Refusal to consider first offender treatment as part of a sentencing formula or policy by automatic denial constitutes an abuse of discretion and constitutes reversible error. Jones v. State, supra at 473, 431 S.E.2d 136. However, there must be a clear statement in the record that constitutes either a general refusal to consider such treatment or an erroneous expression of belief that the law does not permit the exercise of such discretion. Where the trial court does not engage in a mechanical sentencing formula or a failure to consider such sentencing alternative on the record, then such failure or refusal is the permissible exercise of discretion. Moore v. State, supra at 890, 514 S.E.2d 73. Neither policy, formula, nor refusal to consider the first offender option is present in this case.

In this case, upon request of defense counsel, the trial court considered such treatment, as well as the nature of the offense, the aggravating circumstances of the offense, the consequences of incarceration to the defendant, and the mental status of the defendant.
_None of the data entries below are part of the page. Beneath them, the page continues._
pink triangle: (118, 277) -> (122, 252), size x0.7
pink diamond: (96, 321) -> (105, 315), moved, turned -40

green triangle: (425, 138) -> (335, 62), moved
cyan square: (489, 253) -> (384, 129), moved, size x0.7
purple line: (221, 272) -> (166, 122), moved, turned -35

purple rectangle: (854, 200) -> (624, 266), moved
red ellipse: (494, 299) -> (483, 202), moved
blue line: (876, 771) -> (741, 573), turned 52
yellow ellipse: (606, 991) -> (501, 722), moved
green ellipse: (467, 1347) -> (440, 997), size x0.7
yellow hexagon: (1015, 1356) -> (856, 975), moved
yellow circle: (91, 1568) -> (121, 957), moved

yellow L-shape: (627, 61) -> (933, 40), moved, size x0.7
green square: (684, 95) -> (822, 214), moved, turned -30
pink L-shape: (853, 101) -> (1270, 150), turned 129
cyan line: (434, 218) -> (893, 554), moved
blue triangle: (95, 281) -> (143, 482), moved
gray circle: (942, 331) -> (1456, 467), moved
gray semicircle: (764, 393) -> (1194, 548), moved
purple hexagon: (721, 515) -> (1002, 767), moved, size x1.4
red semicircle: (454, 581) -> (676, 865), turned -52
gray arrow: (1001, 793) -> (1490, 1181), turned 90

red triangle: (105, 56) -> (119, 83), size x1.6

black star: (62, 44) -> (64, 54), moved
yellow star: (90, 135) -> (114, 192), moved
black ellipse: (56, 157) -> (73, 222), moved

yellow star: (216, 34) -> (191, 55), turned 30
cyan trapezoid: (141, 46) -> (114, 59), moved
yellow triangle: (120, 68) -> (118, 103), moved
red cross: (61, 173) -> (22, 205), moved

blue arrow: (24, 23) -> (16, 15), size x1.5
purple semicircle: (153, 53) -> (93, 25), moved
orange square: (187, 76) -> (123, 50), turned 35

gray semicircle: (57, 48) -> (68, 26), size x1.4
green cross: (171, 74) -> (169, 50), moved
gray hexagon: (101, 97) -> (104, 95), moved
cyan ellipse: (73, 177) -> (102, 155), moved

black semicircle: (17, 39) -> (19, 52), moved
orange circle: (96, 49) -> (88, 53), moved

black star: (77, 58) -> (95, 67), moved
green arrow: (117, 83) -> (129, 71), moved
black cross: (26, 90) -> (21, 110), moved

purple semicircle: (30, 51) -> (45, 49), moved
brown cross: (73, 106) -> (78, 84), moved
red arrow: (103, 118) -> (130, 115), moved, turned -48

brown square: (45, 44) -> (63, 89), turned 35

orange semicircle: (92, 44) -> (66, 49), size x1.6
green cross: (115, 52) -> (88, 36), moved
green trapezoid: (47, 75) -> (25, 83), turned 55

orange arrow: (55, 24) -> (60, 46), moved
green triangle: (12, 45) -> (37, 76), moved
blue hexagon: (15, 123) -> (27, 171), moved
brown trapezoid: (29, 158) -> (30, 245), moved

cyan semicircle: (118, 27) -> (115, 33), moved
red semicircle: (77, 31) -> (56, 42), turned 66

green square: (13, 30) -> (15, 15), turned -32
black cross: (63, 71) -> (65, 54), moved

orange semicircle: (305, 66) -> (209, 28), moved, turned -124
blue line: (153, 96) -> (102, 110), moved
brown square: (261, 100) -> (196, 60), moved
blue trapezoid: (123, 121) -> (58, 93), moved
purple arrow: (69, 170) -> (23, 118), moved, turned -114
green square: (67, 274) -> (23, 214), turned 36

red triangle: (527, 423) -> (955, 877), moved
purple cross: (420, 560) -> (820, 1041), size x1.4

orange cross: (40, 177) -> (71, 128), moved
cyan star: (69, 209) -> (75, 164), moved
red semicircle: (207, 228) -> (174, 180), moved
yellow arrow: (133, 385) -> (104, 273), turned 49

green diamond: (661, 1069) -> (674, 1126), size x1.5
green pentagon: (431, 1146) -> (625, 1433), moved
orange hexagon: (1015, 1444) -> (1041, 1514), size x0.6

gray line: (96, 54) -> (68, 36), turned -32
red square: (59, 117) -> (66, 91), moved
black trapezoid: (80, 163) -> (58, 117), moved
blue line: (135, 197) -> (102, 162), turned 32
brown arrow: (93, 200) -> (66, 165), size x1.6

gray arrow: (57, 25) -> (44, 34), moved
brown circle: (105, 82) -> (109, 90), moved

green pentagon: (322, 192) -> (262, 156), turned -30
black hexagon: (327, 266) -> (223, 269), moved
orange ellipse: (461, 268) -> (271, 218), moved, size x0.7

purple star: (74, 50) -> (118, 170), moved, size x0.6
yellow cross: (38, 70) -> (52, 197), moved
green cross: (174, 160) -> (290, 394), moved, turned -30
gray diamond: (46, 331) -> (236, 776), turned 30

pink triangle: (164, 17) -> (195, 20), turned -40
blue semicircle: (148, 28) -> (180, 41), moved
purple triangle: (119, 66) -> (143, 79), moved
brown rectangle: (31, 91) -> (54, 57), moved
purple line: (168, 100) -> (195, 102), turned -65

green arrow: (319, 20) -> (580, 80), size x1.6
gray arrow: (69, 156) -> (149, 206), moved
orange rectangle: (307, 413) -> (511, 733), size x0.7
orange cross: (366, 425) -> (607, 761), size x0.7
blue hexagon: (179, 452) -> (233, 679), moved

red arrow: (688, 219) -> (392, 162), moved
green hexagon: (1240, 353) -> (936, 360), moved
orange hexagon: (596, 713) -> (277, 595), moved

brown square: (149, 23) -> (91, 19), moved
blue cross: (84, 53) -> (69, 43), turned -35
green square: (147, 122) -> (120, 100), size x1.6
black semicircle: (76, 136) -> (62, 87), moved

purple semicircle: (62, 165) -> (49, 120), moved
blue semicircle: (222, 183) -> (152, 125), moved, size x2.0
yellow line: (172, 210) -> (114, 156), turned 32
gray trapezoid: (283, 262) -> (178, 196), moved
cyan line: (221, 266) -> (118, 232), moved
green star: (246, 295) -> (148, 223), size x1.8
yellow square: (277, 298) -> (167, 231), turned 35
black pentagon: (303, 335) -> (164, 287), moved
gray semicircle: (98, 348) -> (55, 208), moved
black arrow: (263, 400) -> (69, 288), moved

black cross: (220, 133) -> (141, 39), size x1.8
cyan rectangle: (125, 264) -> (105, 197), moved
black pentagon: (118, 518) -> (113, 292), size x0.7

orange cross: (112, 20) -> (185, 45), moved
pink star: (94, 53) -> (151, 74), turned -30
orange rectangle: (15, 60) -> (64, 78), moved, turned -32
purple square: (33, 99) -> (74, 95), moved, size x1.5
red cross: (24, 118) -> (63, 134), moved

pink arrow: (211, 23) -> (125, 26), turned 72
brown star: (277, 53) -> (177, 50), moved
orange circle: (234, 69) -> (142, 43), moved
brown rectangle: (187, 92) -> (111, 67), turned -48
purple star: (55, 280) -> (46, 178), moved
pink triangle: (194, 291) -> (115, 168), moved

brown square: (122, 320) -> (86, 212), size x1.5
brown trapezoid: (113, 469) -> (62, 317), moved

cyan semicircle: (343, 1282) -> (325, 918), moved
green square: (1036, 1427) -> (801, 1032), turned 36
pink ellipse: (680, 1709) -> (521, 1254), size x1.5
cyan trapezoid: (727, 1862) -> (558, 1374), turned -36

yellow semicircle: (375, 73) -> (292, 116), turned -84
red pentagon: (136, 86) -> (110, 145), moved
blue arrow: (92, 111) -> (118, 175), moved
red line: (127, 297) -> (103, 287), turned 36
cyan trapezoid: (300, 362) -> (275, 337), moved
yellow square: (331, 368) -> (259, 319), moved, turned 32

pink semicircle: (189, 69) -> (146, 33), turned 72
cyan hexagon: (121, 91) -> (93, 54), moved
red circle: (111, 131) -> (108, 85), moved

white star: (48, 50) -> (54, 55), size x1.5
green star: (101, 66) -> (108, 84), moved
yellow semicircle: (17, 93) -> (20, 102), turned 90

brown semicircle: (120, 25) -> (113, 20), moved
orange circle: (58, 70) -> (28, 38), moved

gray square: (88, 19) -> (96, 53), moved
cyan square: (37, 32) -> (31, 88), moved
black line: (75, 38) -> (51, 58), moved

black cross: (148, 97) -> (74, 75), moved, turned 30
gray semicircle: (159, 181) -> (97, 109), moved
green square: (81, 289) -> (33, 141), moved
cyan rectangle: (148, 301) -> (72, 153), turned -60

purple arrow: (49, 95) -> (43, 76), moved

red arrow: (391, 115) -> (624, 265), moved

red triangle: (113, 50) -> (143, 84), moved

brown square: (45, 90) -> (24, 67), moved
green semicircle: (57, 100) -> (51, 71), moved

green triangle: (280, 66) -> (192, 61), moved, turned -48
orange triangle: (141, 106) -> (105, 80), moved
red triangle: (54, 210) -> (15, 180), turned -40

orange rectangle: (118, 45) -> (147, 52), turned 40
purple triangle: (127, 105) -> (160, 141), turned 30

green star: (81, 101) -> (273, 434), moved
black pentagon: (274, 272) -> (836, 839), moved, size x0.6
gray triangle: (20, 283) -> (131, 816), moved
While the trial court did not specifically address the request for first offender status, the trial court generally acknowledged such request. If defense counsel wanted a specific ruling upon the record, then he should have requested a ruling; otherwise, such alleged error was waived. He cannot fail to preserve an alleged error by requesting a timely ruling and now rely upon a silent record. See West v. State, 224 Ga.App. 190, 191(2), 480 S.E.2d 238 (1997).

The trial court chose to protect society from a violent defendant with lack of impulse control and imposed a sentence well above the minimum mandated by statute, indicating his view of the defendant as dangerous. Thus, the record is devoid of evidence that the trial court refused to consider first offender status. Moore v. State, supra at 890, 514 S.E.2d 73. Absent evidence, the trial court is presumed to have acted correctly. Echols v. State, supra at 502, 498 S.E.2d 66.

Judgment affirmed.

BLACKBURN, P.J., and BARNES, J., concur.